Alternative design choice found obvious without explicit motivation
We agree with the Examiner’s findings because to the extent Appellants are looking for an explicit motivation, suggestion, or teaching in the art, this rigid test has been foreclosed by the Supreme Court's holding in KSR Int'l Co. v. Teleflex Inc., 550 U.S. 398 (2007). In KSR, the Court characterized the teaching, suggestion, motivation test as a “helpful insight” but found that when it is rigidly applied, it is incompatible with the Court’s precedents. Id. at 418-19. Thus, we find that an explicit teaching for substituting a supply side switch with a load side switch is a design choice and not required. See also In re Kuhle, 526 F.2d 553, 555 (CCPA 1975) (use of claimed feature solves no stated problem and presents no unexpected result and “would be an obvious matter of design choice within the skill of the art” (citing Graham v. John Deere Co., 383 U.S. 1 (1966) and In re Gazda, 219 F. 2d 449 (1955))).

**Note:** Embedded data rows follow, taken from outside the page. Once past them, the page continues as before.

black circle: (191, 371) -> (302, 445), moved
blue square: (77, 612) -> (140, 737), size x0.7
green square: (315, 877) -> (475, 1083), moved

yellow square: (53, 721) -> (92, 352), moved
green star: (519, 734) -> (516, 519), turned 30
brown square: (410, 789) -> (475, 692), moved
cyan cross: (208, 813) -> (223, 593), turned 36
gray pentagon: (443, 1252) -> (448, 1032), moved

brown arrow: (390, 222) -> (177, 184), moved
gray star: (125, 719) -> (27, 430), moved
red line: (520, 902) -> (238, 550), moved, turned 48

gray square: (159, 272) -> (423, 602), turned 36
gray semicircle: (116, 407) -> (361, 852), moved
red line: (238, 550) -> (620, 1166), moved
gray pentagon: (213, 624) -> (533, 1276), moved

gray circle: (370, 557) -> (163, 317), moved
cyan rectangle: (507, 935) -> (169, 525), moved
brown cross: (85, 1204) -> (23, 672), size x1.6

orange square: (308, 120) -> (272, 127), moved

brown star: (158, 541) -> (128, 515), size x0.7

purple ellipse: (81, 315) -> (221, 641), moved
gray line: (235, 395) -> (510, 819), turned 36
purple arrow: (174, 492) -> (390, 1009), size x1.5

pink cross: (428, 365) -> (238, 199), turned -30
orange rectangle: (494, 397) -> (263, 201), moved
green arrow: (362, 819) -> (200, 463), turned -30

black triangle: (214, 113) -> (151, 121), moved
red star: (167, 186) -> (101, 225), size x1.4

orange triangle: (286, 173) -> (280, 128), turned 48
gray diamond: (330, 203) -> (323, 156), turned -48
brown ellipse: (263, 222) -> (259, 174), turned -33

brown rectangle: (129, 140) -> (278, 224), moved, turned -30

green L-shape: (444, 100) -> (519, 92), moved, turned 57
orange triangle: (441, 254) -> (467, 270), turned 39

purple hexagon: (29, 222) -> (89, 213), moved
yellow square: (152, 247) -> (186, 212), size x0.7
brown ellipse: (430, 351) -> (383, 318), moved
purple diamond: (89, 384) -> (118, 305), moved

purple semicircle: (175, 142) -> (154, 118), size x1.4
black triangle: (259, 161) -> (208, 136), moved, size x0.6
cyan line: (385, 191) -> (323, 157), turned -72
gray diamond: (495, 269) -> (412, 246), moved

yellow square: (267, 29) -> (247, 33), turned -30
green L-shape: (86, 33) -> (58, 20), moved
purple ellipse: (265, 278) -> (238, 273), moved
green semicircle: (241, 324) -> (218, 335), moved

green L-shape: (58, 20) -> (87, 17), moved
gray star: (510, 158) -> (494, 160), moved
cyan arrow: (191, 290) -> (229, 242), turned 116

On the matter of teaching away, the use of an alternative is not, by itself, teaching away:
As to Appellants’ teaching away argument, the Examiner finds that Montague’s transformer is fully capable of functioning if the supply side switch were substituted with a load side switch. Ans. 4, 16. As such, merely substituting Montague’s supply side switch with a load supply switch, is not necessarily teaching away, but rather is an alternative or equivalent method of selecting that arrives at the same result. “A reference may be said to teach away when a person of ordinary skill, upon reading the reference, would be discouraged from following the path set out in the reference, or would be led in a direction divergent from the path that was taken by the applicant.” In re Gurley, 27 F.3d 551, 553 (Fed. Cir. 1994). Teaching an alternative or equivalent method, however, does not teach away from the use of a claimed method. See In re Dunn, 349 F.2d 433, 438 (CCPA 1965). In this case, since Montague’s supply side switch is an alternative teaching to the claimed load side switch, Appellants have not shown that Montague teaches away from the load side switch recited in claim 1.
Separately, the Board's response as to an accusation of hindsight reasoning:
Any judgment on obviousness is in a sense necessarily a reconstruction based on hindsight reasoning, but so long as it takes into account only knowledge which was within the level of ordinary skill in the art at the time the claimed invention was made and does not include knowledge gleaned only from applicant's disclosure, such a reconstruction is proper.
In re McLaughlin 443 F.2d 1392, 1395 (CCPA 1971).
And, Keller is cited:
That is, all of the features of the structure in the secondary reference need not be bodily incorporated into the primary reference, but consideration should be given to what the combined teachings, knowledge of one of ordinary skill in the art, and the nature of the problem to be solved as a whole would have suggested to those of ordinary skill in the art (see In re Keller, 642 F.2d 413, 425 (CCPA 1981)).
In that regard, the Supreme Court has indicated that:
[It is error to] assum[e] that a person of ordinary skill attempting to solve a problem will be led only to those elements of prior art designed to solve the same problem. . . . Common sense teaches . . . that familiar items may have obvious uses beyond their primary purposes, and in many cases a person of ordinary skill will be able to fit the teachings of multiple patents together like pieces of a puzzle.
KSR Int'l Co. v. Teleflex Inc., 550 U.S. 398, 420 (2007) (citation omitted). Furthermore, the artisan is not compelled to blindly follow the
teaching of one prior art reference over the other without the exercise of independent judgment (see Lear Siegler, Inc. v. Aeroquip Corp., 733 F.2d 881, 889 (Fed. Cir. 1984)). As such, we find that Montague would be adjusted to accommodate teachings from Dallhammer by one of ordinary skill in the art.